Viktor had won five consecutive World Championships, five consecutive Grand Prix finals, and several European championships. For 11 straight years, it was non-stop success and “Viktor wins again”. All unsurprising routine, and then in comes Yuri with an opportunity to do something surprising.
This is subtext talking, but I also think that stagnant feeling made Viktor think about the rest of his life. If 11 years was enough to make him feel stagnant, what would the next 40 years be like? Would anyone be at his side if not for his skating?
I think he was craving an emotional bond that was for him, as he was, not his accomplishments. All the more reason to leave the ice and find a way to spend time with Yuri in a way he wouldn’t refuse. He doesn’t even ask Yuri if he wants Viktor to train him, that’s how certain he was he wouldn’t refuse.
But what interests me about this is that Viktor was still expecting to succeed easily as he had for the past decade. The goal is an open, honest relationship. And if you watch the early episodes, you can almost see Viktor going down a checklist:
See if he’s single or in love.
Know a lot about the other person.
Have trust between you.
He’s treating the relationship like it has clear criteria and a grading system. That’s what Viktor knows and he’s treating this the same way he would any other goal he has.

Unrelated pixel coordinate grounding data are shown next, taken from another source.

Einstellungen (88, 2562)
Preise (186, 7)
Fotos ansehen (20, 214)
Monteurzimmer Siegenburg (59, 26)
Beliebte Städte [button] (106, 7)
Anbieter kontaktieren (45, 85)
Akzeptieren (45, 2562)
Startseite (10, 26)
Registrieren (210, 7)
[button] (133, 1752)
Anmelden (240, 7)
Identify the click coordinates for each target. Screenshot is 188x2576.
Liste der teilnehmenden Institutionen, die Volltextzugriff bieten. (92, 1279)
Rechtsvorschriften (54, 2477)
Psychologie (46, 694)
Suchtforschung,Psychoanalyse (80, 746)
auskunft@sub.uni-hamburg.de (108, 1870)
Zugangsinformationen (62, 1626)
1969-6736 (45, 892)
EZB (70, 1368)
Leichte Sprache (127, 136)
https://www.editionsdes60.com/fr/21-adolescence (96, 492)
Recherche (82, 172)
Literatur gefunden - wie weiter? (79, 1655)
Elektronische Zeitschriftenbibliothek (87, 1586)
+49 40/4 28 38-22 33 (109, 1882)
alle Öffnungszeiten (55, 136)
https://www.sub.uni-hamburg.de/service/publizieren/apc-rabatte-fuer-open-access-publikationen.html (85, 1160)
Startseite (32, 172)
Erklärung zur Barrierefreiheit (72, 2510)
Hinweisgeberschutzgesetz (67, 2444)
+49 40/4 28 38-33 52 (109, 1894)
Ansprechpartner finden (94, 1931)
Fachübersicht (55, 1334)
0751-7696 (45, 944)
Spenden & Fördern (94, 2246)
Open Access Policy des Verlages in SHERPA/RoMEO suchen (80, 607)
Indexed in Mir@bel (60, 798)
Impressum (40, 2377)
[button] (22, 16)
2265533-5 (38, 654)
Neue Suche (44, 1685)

And when Yuri scuttles back in the scene above, Viktor is surprised he backs off. Viktor is attractive, and he was smooth. What did he do “wrong” is his internal question.

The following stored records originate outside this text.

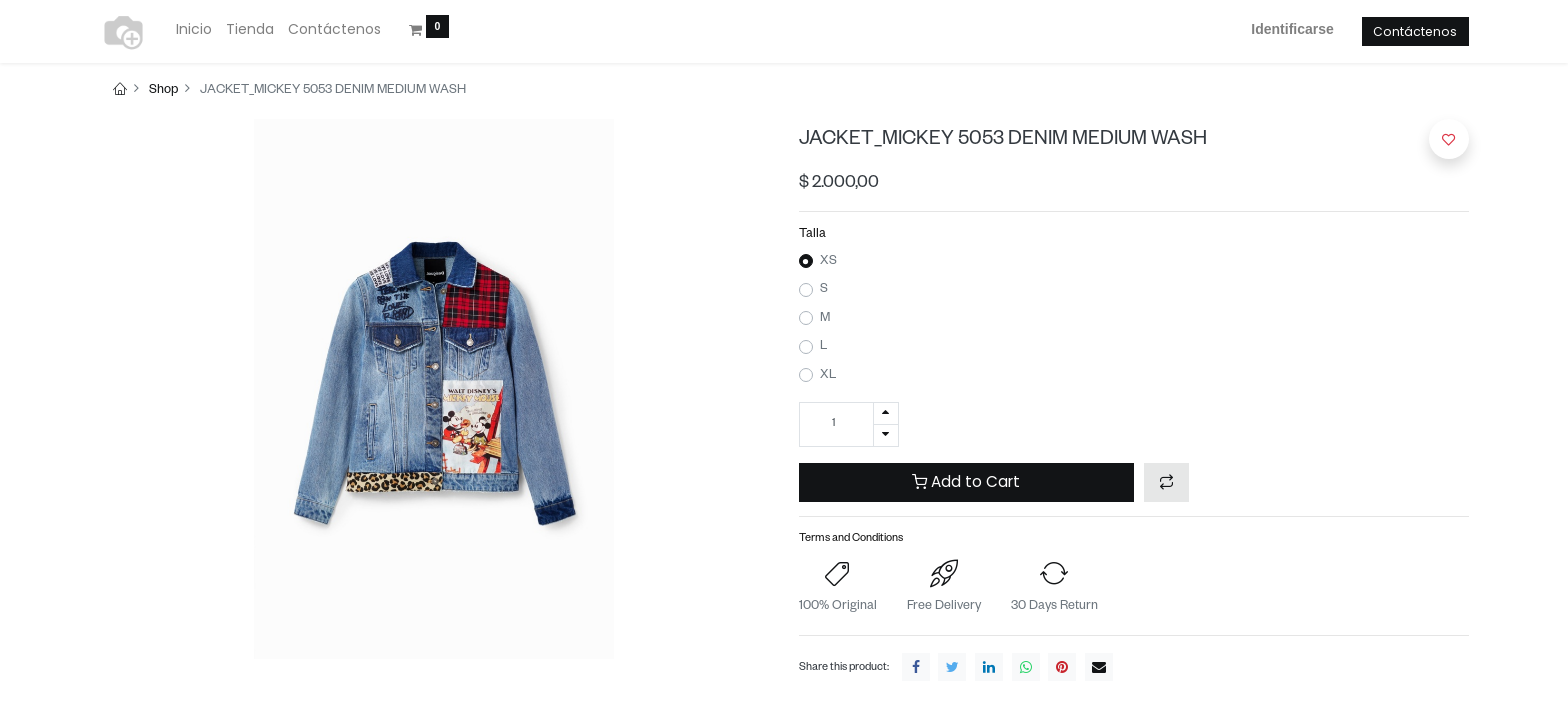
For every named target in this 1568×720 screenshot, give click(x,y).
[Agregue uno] (886, 413)
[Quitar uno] (886, 435)
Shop (163, 91)
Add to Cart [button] (966, 481)
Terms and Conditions (851, 539)
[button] (1166, 482)
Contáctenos (1415, 31)
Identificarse (1292, 29)
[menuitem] (194, 30)
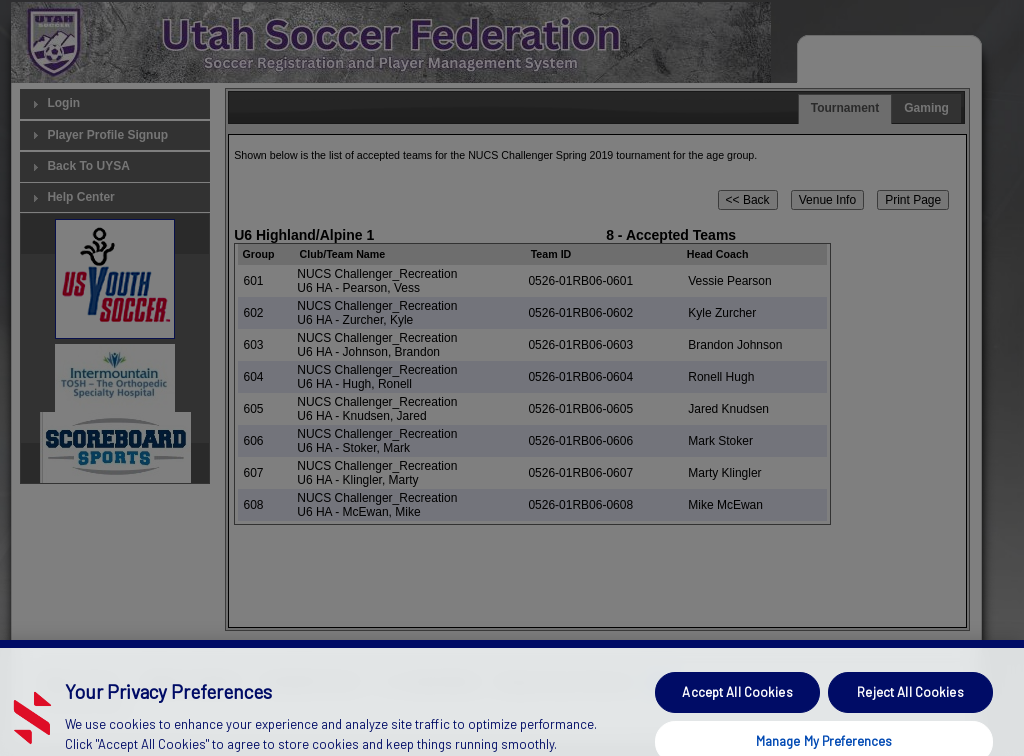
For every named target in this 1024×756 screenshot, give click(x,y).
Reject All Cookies (910, 705)
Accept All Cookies (737, 705)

As Viktor trains Yuri, he actually starts to earn the closeness he was trying to get on his checklist earlier. He transitions from trying to achieve the relationship for himself to focusing on Yuri. During training in Yuri’s home rink, Viktor says, “My job is to make you feel confident in yourself.”
Not to make him the best skater, or make him love Viktor, but help Yuri be confident. This is not something Viktor has experience in – deep emotional connections – but he’s learning through Yuri how to do the right thing by his heart, not by his successes.
And as he learns, he starts to feel secure in their relationship. That he has truly earned what he was after, and he’s succeeded where it truly matters. Aaaand then episode 12. (Just need to watch the beginning in the hotel room, but feel free to continue, haha.)
Line by line analysis:
Viktor finally lost something and there are no clear rules to win it back. And he was unprepared in every sense. He’d developed the ability to be close and trust, but he’d fallen short in communicating that to Yuri, who stepped on every landmine without knowing.
I’m curious to see how they go with their decisions, and the end of last season did seem very promising! But hopefully this gets you more insight into why Viktor acts how he has thus far.